■ WHAT TO WORK ON
Return the entries below verbatim. Pictures stay out.

[Saved data entries]
________________________

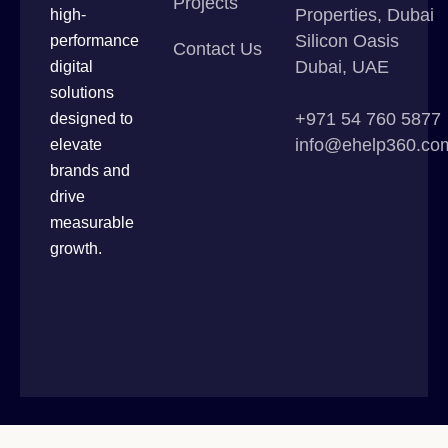
Projects
Properties, Dubai
high-
Silicon Oasis
performance
Contact Us
Dubai, UAE
digital
solutions
+971 54 760 5877
designed to
info@ehelp360.co
elevate
brands and
drive
measurable
growth.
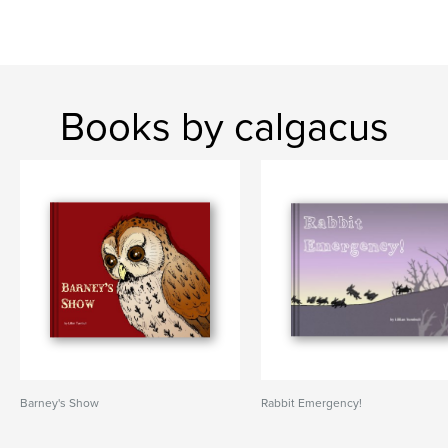
Books by calgacus
Barney's Show
Rabbit Emergency!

________________________

■ TASK RESPONSE
Projects
Properties, Dubai
high-
Silicon Oasis
performance
Contact Us
Dubai, UAE
digital
solutions
+971 54 760 5877
designed to
info@ehelp360.co
elevate
brands and
drive
measurable
growth.
Books by calgacus
Barney's Show
Rabbit Emergency!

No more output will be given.